_About this task_
Retype every record exactly. Skip the images.

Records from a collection

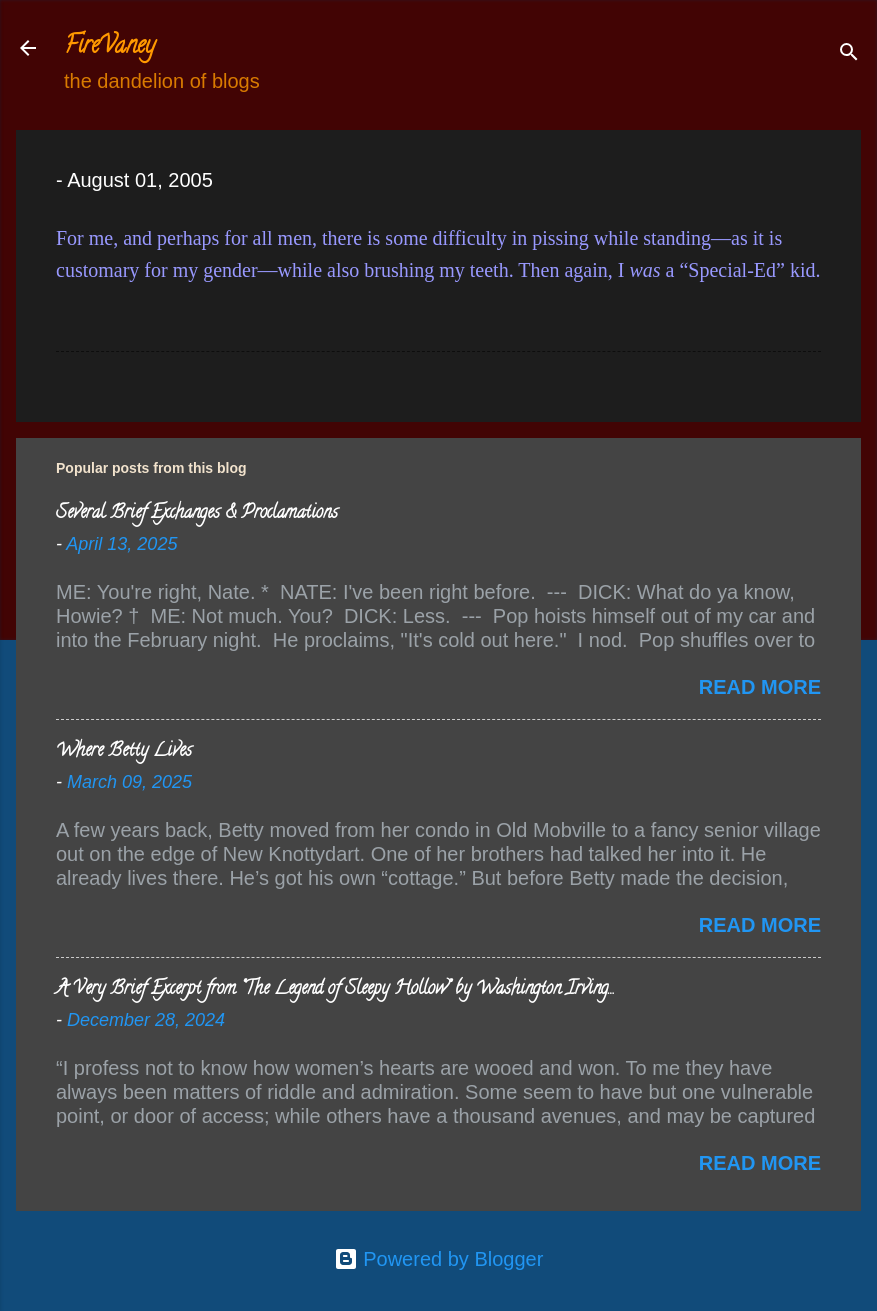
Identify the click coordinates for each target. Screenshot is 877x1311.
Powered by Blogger (439, 1259)
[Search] (849, 54)
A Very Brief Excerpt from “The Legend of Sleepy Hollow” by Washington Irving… (334, 990)
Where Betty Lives (124, 752)
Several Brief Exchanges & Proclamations (197, 514)
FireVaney (109, 47)
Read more (760, 687)
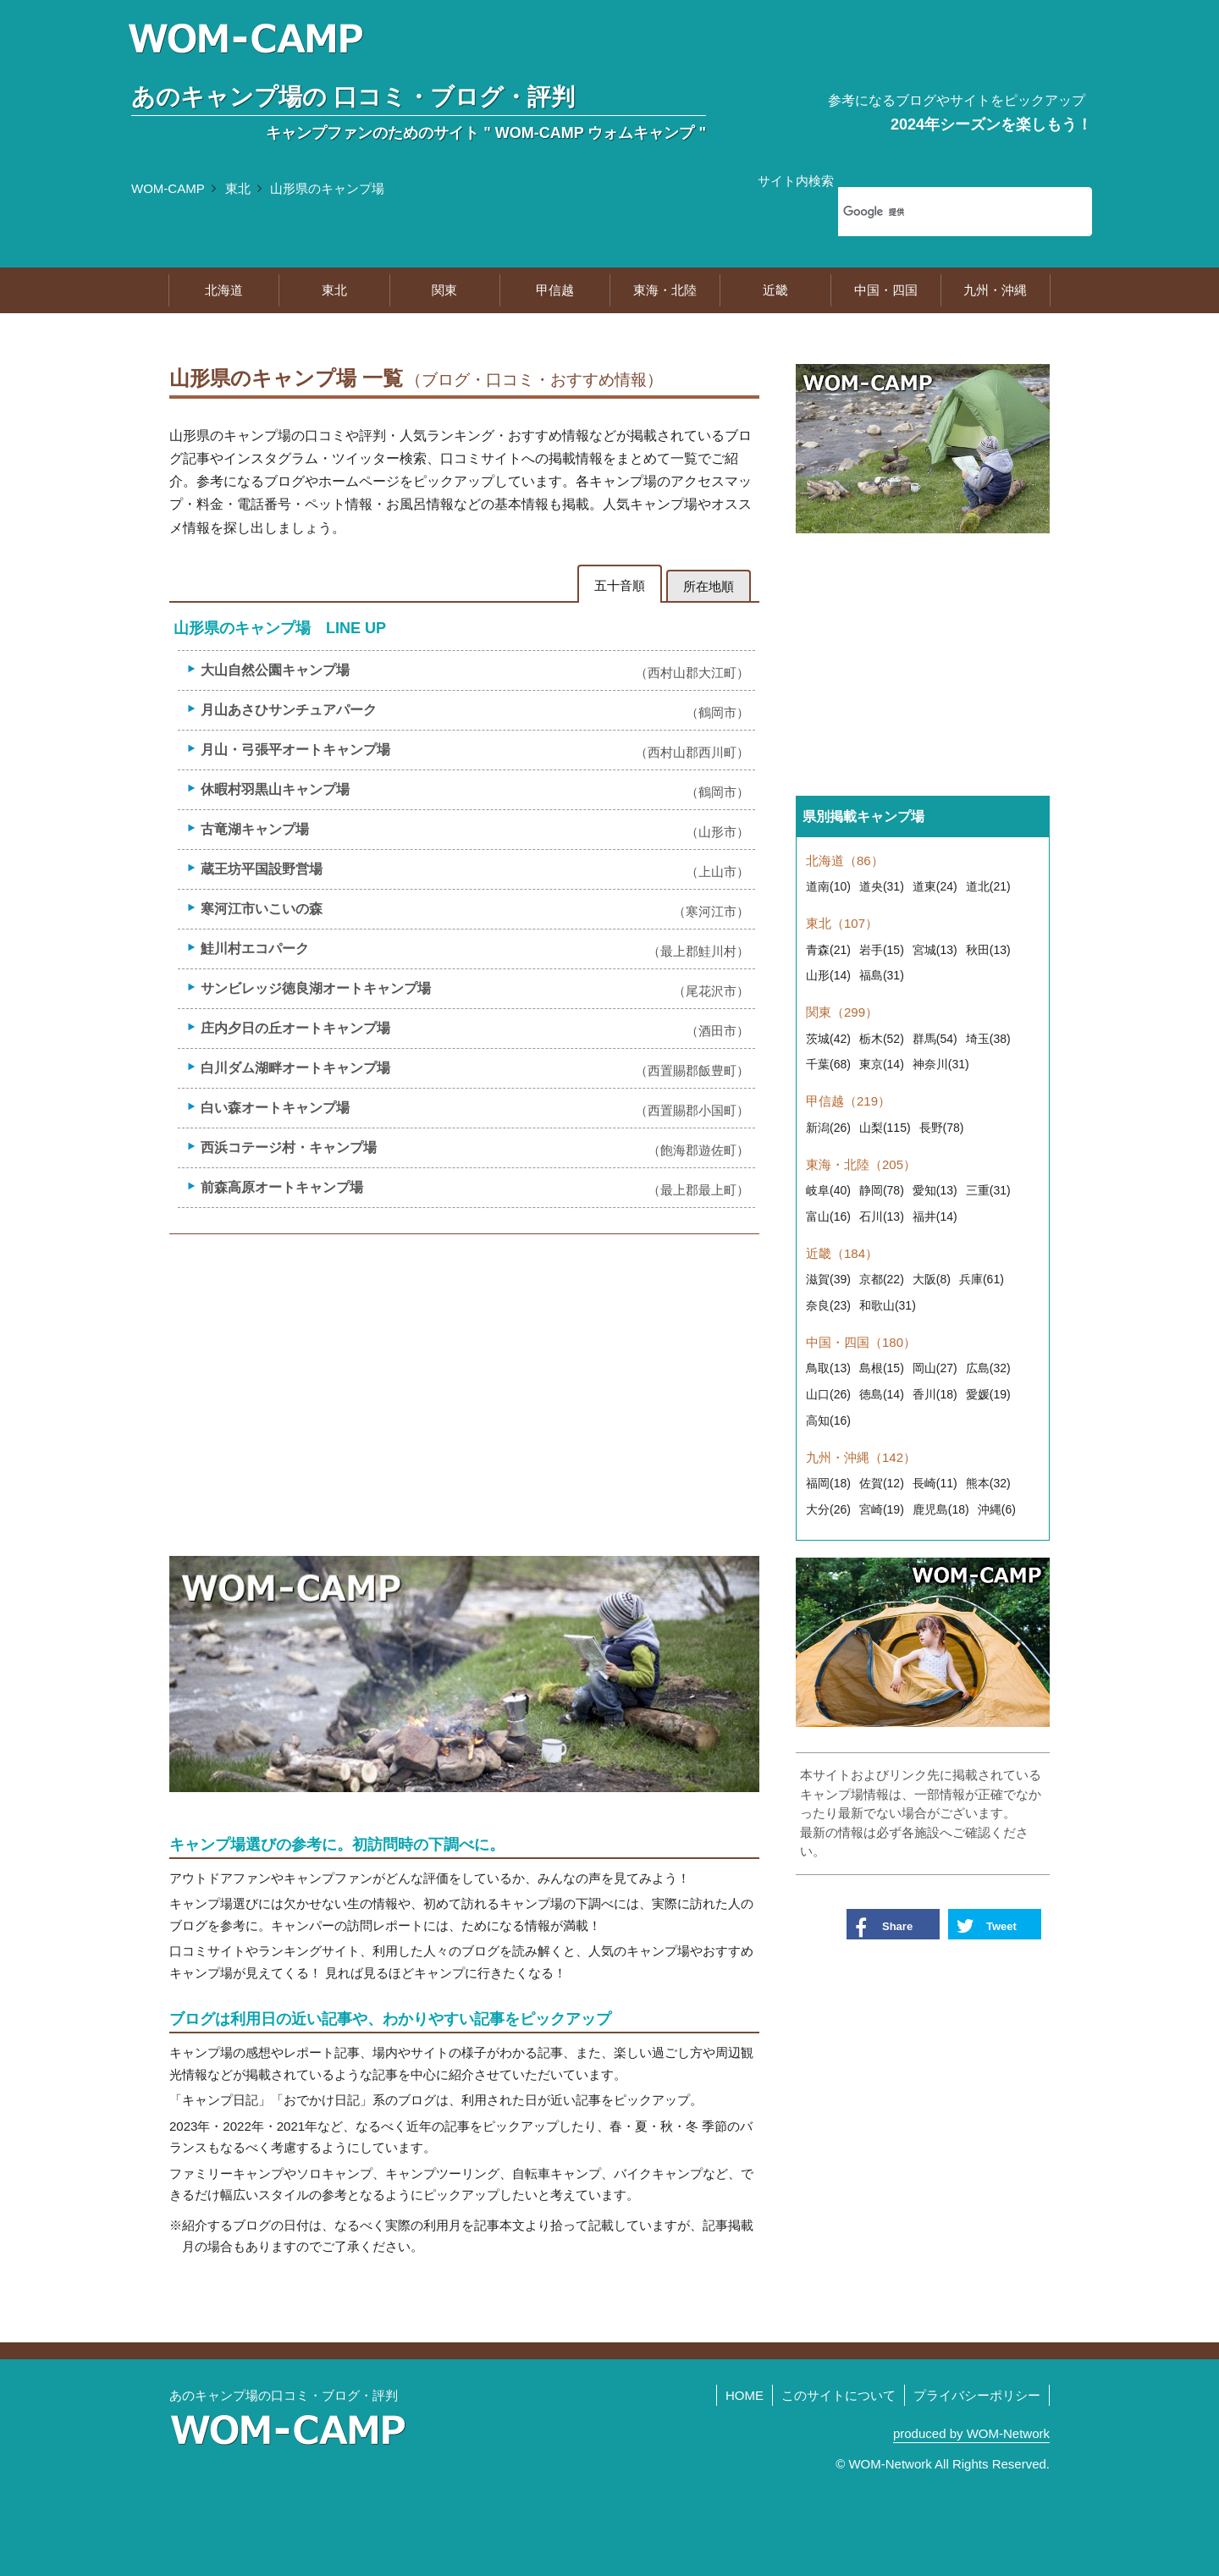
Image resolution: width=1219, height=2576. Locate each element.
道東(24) (935, 886)
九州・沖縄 (995, 290)
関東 (444, 290)
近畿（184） (842, 1253)
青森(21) (828, 950)
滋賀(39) (828, 1279)
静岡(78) (881, 1190)
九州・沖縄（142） (861, 1457)
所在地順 (708, 586)
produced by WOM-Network (971, 2433)
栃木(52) (881, 1038)
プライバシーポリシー (976, 2395)
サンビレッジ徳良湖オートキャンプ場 (475, 989)
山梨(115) (885, 1127)
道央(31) (881, 886)
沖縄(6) (997, 1509)
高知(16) (828, 1420)
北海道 (224, 290)
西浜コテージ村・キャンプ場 (475, 1148)
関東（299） (842, 1012)
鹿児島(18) (941, 1509)
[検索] (943, 211)
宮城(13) (935, 950)
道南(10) (828, 886)
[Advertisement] (464, 1378)
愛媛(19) (988, 1394)
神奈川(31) (941, 1064)
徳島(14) (881, 1394)
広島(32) (988, 1368)
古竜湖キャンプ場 (475, 830)
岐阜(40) (828, 1190)
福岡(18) (828, 1483)
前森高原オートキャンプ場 (475, 1188)
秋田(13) (988, 950)
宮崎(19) (881, 1509)
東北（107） (842, 923)
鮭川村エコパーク (475, 949)
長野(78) (941, 1127)
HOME (744, 2395)
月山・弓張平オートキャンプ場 (475, 750)
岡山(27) (935, 1368)
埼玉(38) (988, 1038)
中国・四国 (886, 290)
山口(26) (828, 1394)
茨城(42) (828, 1038)
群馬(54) (935, 1038)
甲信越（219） (848, 1101)
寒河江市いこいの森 (475, 909)
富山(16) (828, 1216)
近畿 (775, 290)
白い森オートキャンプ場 (475, 1108)
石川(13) (881, 1216)
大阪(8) (932, 1279)
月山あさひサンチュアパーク (475, 710)
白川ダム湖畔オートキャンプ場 (475, 1068)
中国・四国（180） (861, 1342)
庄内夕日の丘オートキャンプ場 (475, 1029)
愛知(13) (935, 1190)
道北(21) (988, 886)
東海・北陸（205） (861, 1164)
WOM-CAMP (168, 188)
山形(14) (828, 975)
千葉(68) (828, 1064)
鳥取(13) (828, 1368)
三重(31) (988, 1190)
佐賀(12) (881, 1483)
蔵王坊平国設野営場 (475, 869)
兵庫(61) (981, 1279)
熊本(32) (988, 1483)
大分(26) (828, 1509)
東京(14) (881, 1064)
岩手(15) (881, 950)
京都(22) (881, 1279)
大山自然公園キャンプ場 (475, 670)
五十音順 (619, 585)
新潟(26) (828, 1127)
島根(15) (881, 1368)
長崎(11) (935, 1483)
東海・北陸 (665, 290)
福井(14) (935, 1216)
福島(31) (881, 975)
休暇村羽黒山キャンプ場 (475, 790)
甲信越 (555, 290)
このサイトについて (838, 2395)
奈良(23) (828, 1305)
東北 (238, 188)
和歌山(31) (887, 1305)
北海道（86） (845, 860)
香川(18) (935, 1394)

_Solution for this problem_
Identify the click coordinates for each target. Screenshot is 877x1311.
Powered by Blogger (439, 1259)
[Search] (849, 54)
A Very Brief Excerpt from “The Legend of Sleepy Hollow” by Washington Irving… (334, 990)
Where Betty Lives (124, 752)
Several Brief Exchanges & Proclamations (197, 514)
FireVaney (109, 47)
Read more (760, 687)
Image resolution: width=1219, height=2576. Locate each element.
道東(24) (935, 886)
九州・沖縄 (995, 290)
関東 (444, 290)
近畿（184） (842, 1253)
青森(21) (828, 950)
滋賀(39) (828, 1279)
静岡(78) (881, 1190)
九州・沖縄（142） (861, 1457)
所在地順 (708, 586)
produced by WOM-Network (971, 2433)
栃木(52) (881, 1038)
プライバシーポリシー (976, 2395)
サンビレッジ徳良湖オートキャンプ場 (475, 989)
山梨(115) (885, 1127)
道央(31) (881, 886)
沖縄(6) (997, 1509)
高知(16) (828, 1420)
北海道 (224, 290)
西浜コテージ村・キャンプ場 (475, 1148)
関東（299） (842, 1012)
鹿児島(18) (941, 1509)
[検索] (943, 211)
宮城(13) (935, 950)
道南(10) (828, 886)
[Advertisement] (464, 1378)
愛媛(19) (988, 1394)
神奈川(31) (941, 1064)
徳島(14) (881, 1394)
広島(32) (988, 1368)
古竜湖キャンプ場 (475, 830)
岐阜(40) (828, 1190)
福岡(18) (828, 1483)
前森高原オートキャンプ場 (475, 1188)
秋田(13) (988, 950)
宮崎(19) (881, 1509)
東北（107） (842, 923)
鮭川村エコパーク (475, 949)
長野(78) (941, 1127)
HOME (744, 2395)
月山・弓張平オートキャンプ場 (475, 750)
岡山(27) (935, 1368)
埼玉(38) (988, 1038)
中国・四国 (886, 290)
山口(26) (828, 1394)
茨城(42) (828, 1038)
群馬(54) (935, 1038)
甲信越（219） (848, 1101)
寒河江市いこいの森 (475, 909)
富山(16) (828, 1216)
近畿 (775, 290)
白い森オートキャンプ場 (475, 1108)
石川(13) (881, 1216)
大阪(8) (932, 1279)
月山あさひサンチュアパーク (475, 710)
白川ダム湖畔オートキャンプ場 (475, 1068)
中国・四国（180） (861, 1342)
庄内夕日の丘オートキャンプ場 (475, 1029)
愛知(13) (935, 1190)
道北(21) (988, 886)
東海・北陸（205） (861, 1164)
WOM-CAMP (168, 188)
山形(14) (828, 975)
千葉(68) (828, 1064)
鳥取(13) (828, 1368)
三重(31) (988, 1190)
佐賀(12) (881, 1483)
蔵王坊平国設野営場 (475, 869)
兵庫(61) (981, 1279)
熊本(32) (988, 1483)
大分(26) (828, 1509)
東京(14) (881, 1064)
岩手(15) (881, 950)
京都(22) (881, 1279)
大山自然公園キャンプ場 (475, 670)
五十音順 (619, 585)
新潟(26) (828, 1127)
島根(15) (881, 1368)
長崎(11) (935, 1483)
東海・北陸 (665, 290)
福井(14) (935, 1216)
福島(31) (881, 975)
休暇村羽黒山キャンプ場 (475, 790)
甲信越 (555, 290)
このサイトについて (838, 2395)
奈良(23) (828, 1305)
東北 (238, 188)
和歌山(31) (887, 1305)
北海道（86） (845, 860)
香川(18) (935, 1394)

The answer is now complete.